It’s not writer/director Bong Joon-ho’s tightest movie, or the best collection of performances he’s managed to get out of a cast. Mark Ruffalo and Toni Colette skew a little too broad in the roles of dictatorial expedition commander Kenneth Marshall and his wife, Ylfa, rendering Bong’s satire of the current global moment’s plague of dictatorial vanity, stupidity, and reckless strongman politicking a little tepid on occasion. Their placeless upper-class accents, the film’s muddled politics around cops and law enforcement; there are elements at work in this script that haven’t been thought through or resolved, but a slew of fantastic performances and a truly moving riff on Hayao Miyazaki’s Nausicaa and the Valley of the Wind elevate Mickey 17 considerably. Even at its most ramshackle, this is a real film with serious artistic muscle behind it.
First and foremost, you have to hand it to Naomi Ackie, who plays Mickey’s (Robert Pattinson) lover, the security officer Nasha Barridge. She has the kind of wild swagger Katee Sackhoff perfected as Starbuck on Battlestar Galactica, a genuine edge that makes her unpredictable behavior feel as thrilling as it is unsettling. To make her love and devotion for the “Expendable” Mickey the emotional core of the film is a bold move, and it pays off handsomely, invoking thrillingly intimate commentary on disability, mortality, and poverty. Pattinson is as usual tremendously physically committed, enduring all sorts of contortions and pratfalls as he sputters and mumbles like some kind of latter-day Peter Lorre, concocting a pair of characters who feel at once familiar and entirely his own.

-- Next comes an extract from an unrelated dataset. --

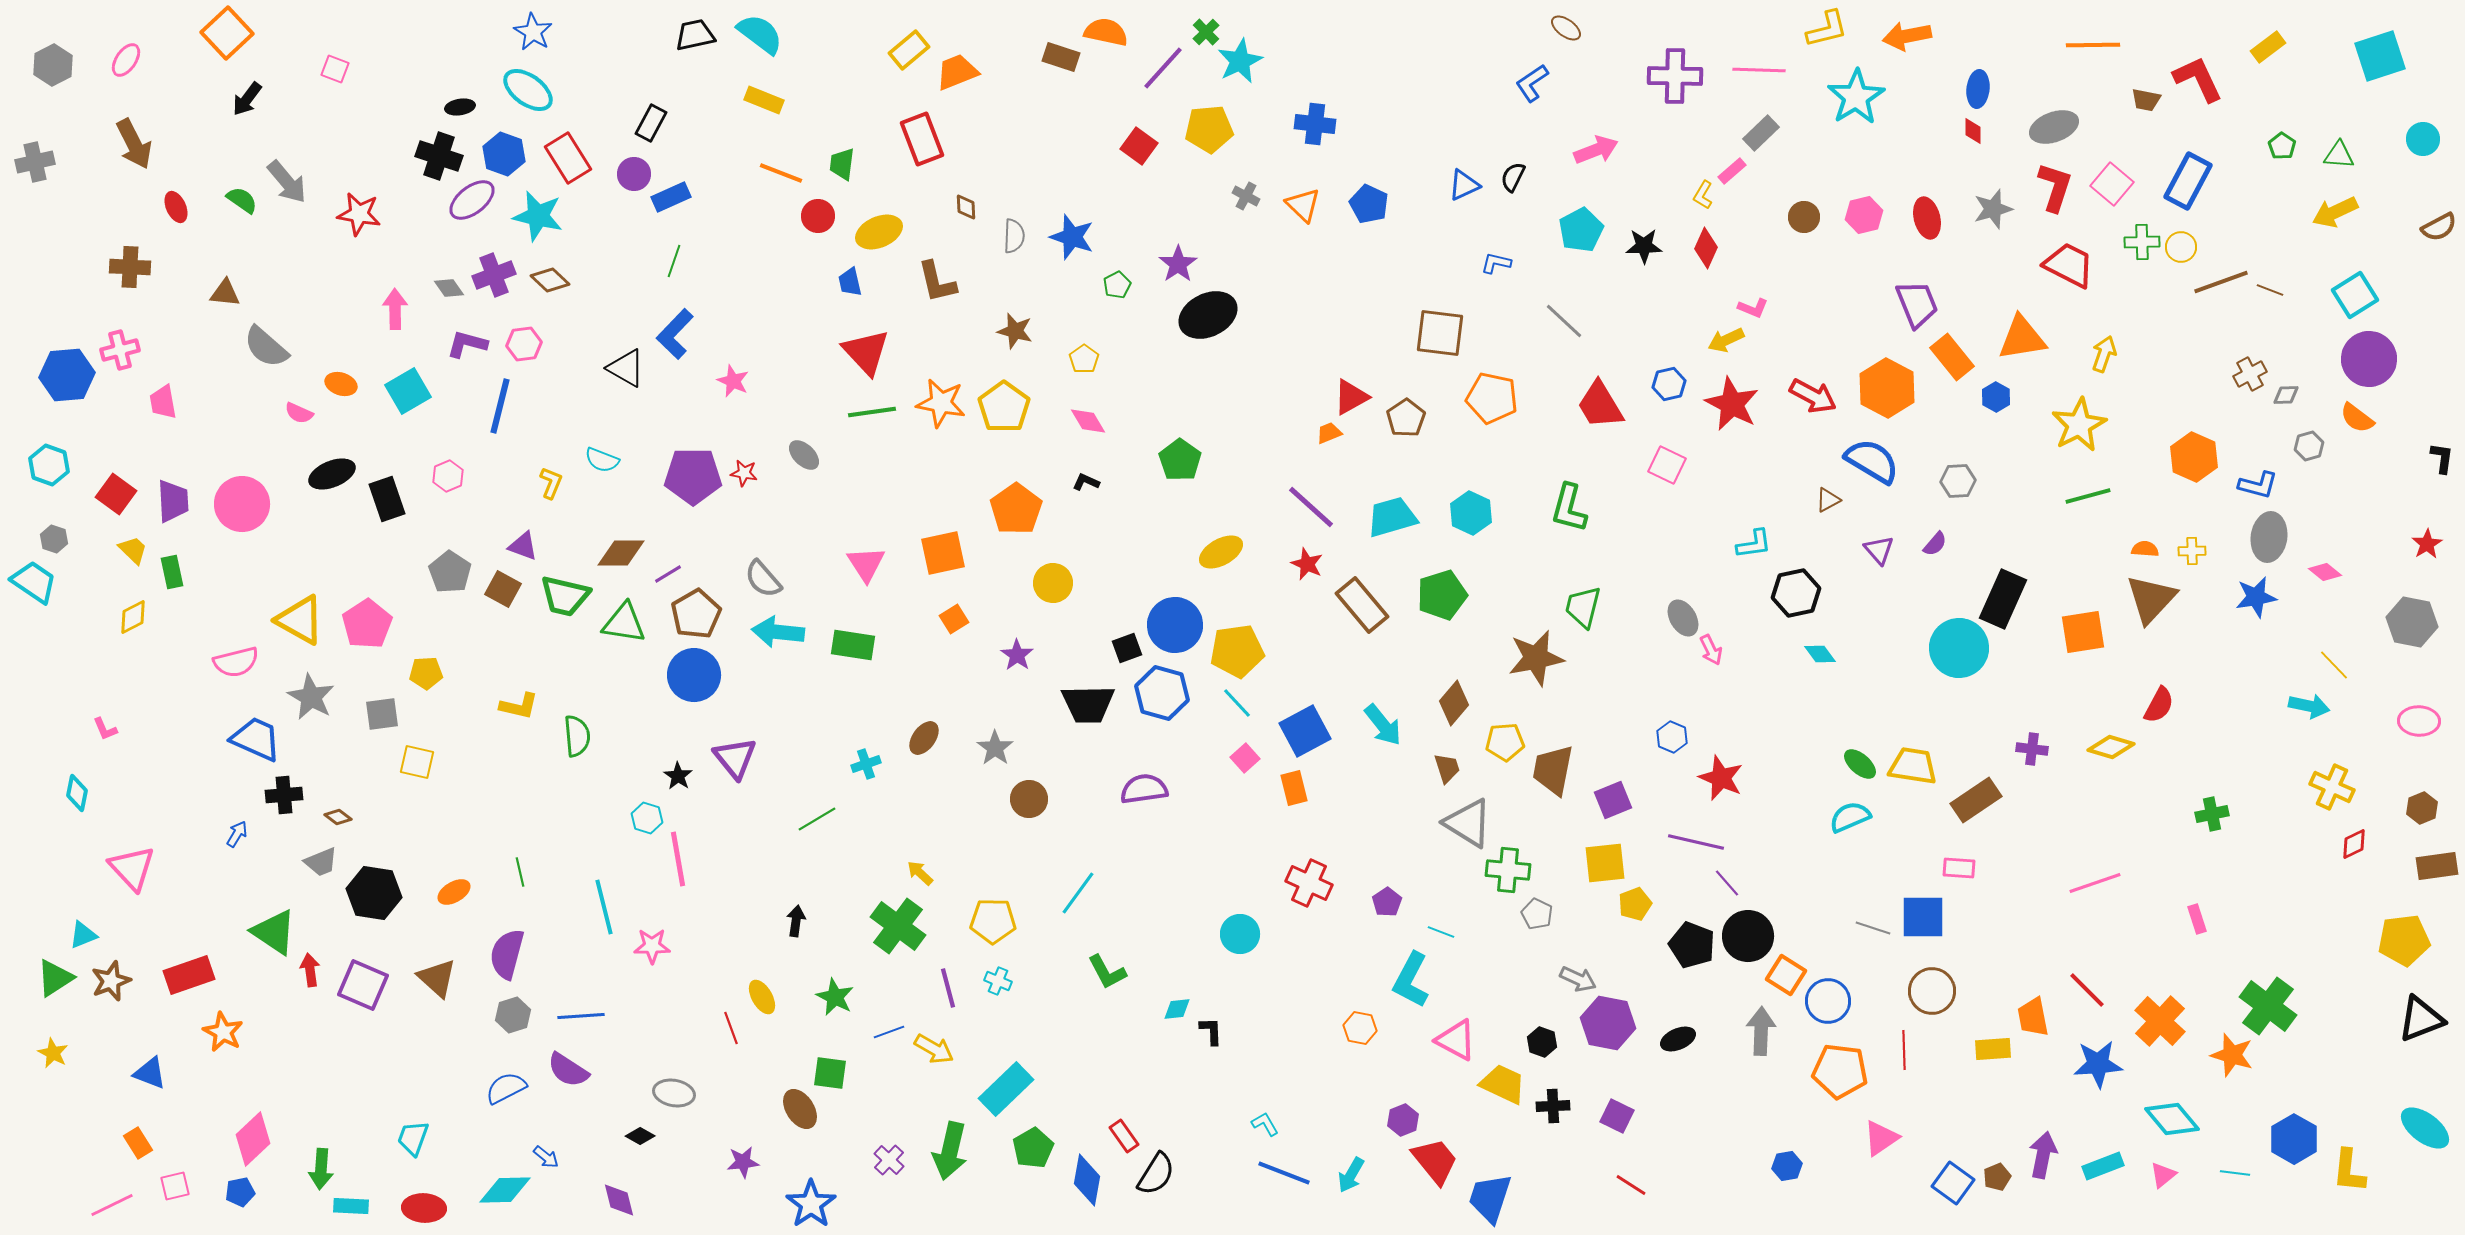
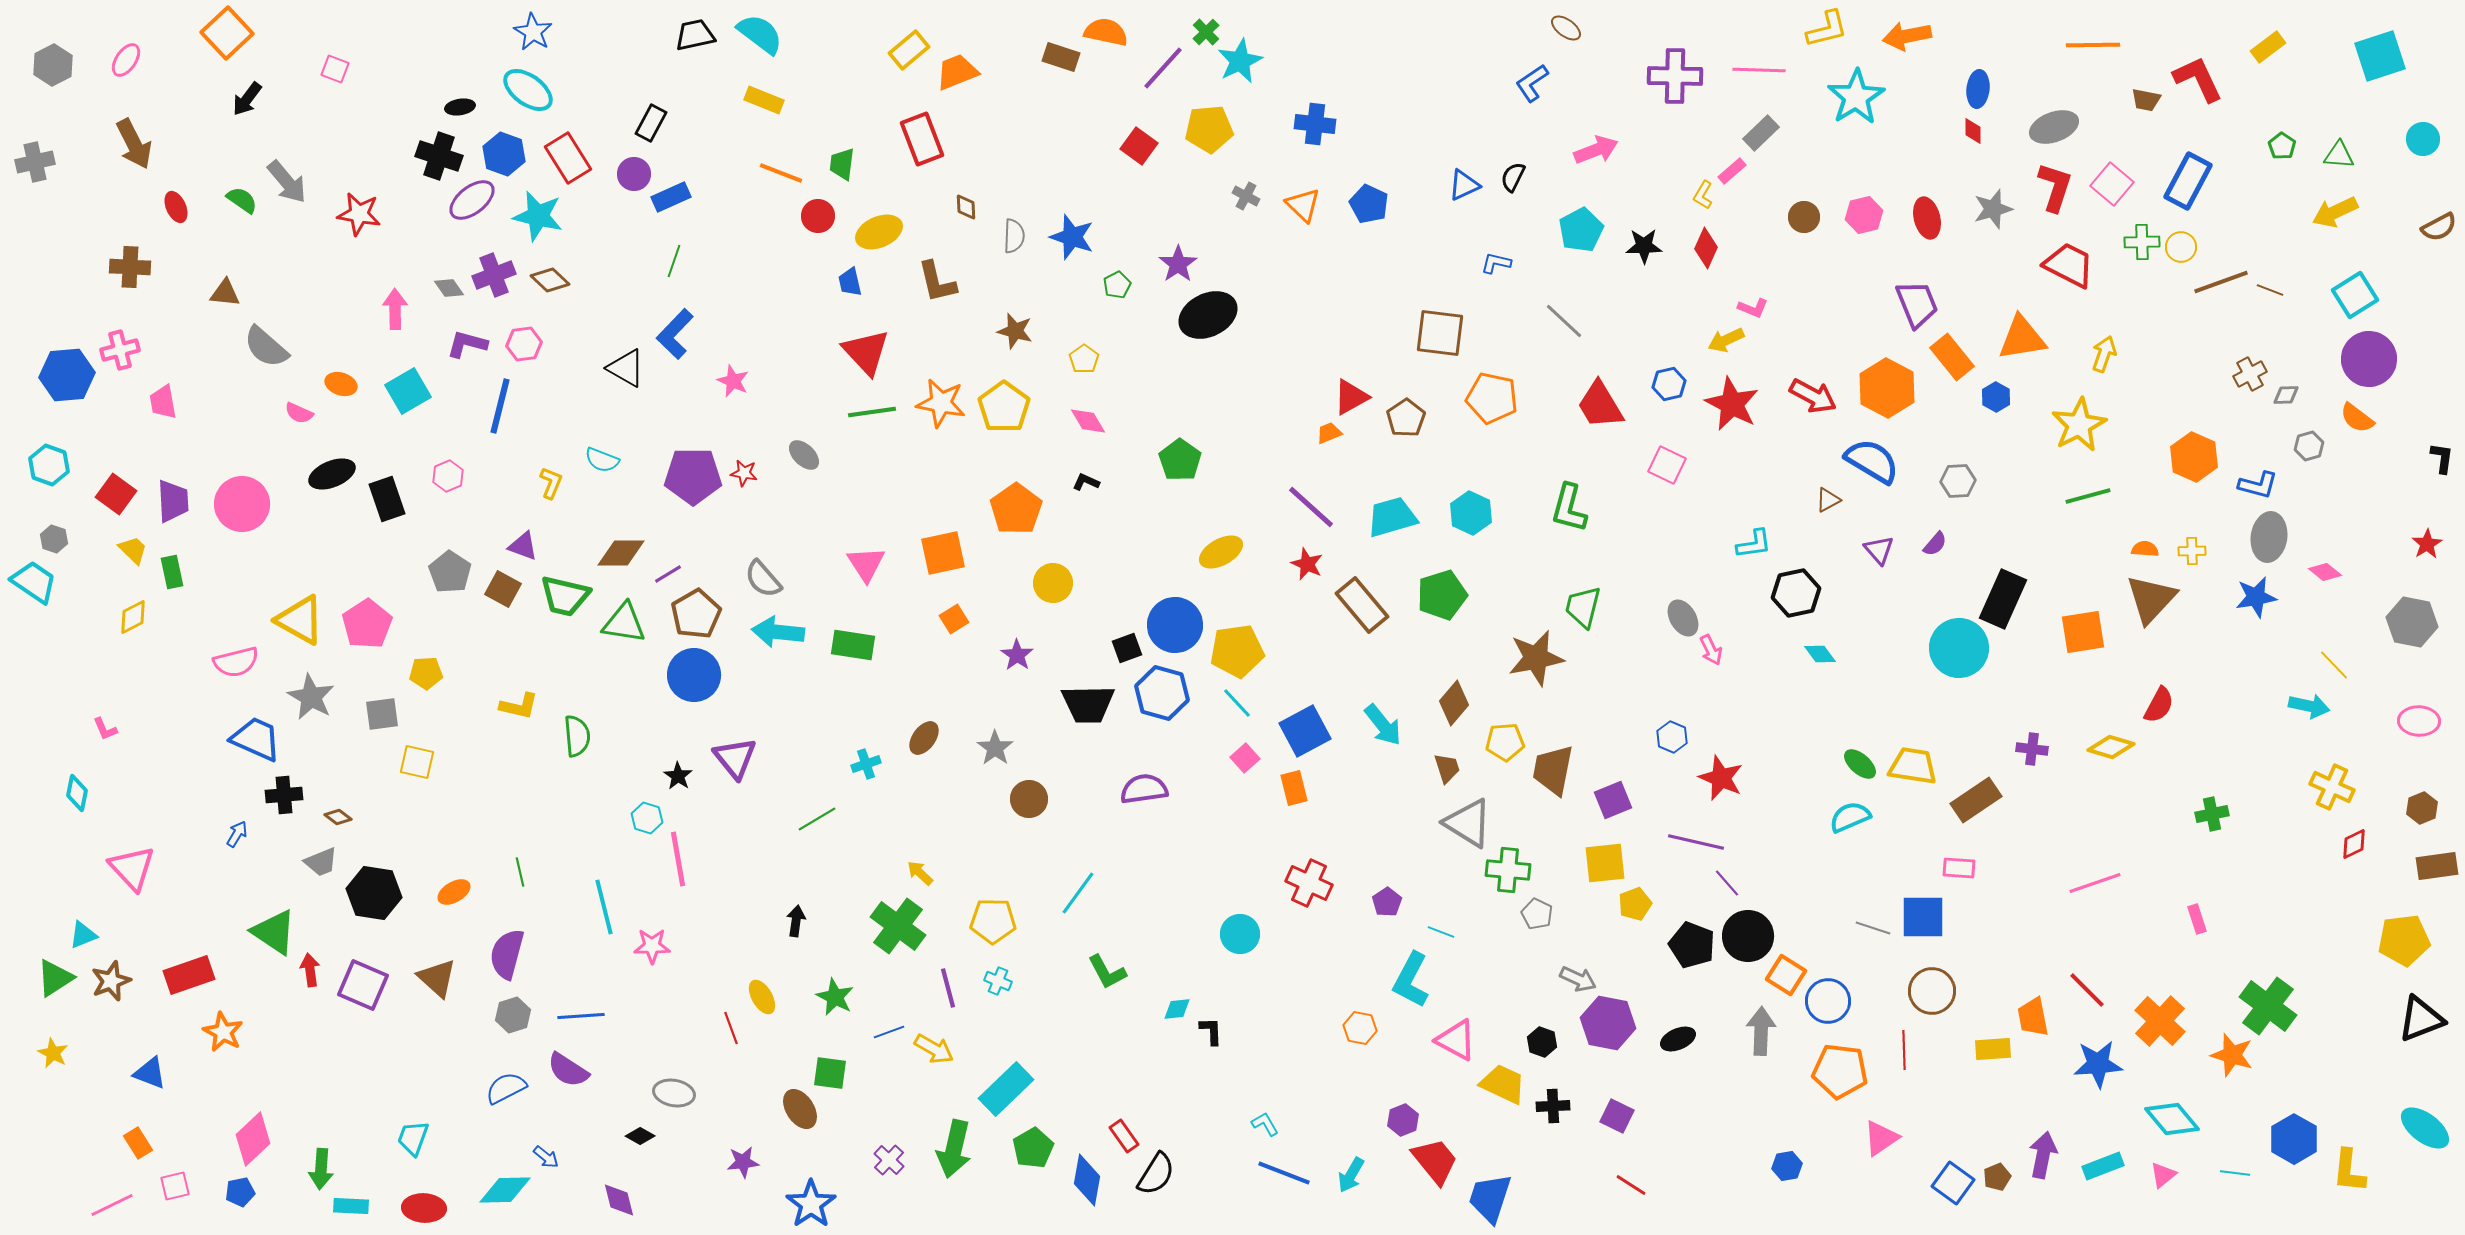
green arrow at (950, 1151): moved 4 px right, 2 px up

And the aliens! What a delight to see such evocative, creative creature design in such a high-profile feature. The “Creepers” as Marshall refers to them are reminiscent of water bears or insectoid musk oxen, at once off-putting and oddly charming. They have a robust physicality that makes it easy to connect to them on an emotional level, and watching the colonists and their repulsive leaders torture and kill them out of knee-jerk disgust is at the center of many of the film’s most upsetting scenes. There’s a clear parallel between Mickey and the creatures, and the sharpest moment of polemic in the entire film comes when Nasha, witnessing his torture of a baby Creeper, puts the whole picture together for herself in a blistering rant at Marshall, repeatedly calling him stupid as he turns redder by degrees. However jumbled the satirical heart of the film may be at times, it’s incredibly satisfying to watch a movie end its narrative with a heroic suicide bombing assassination of the president.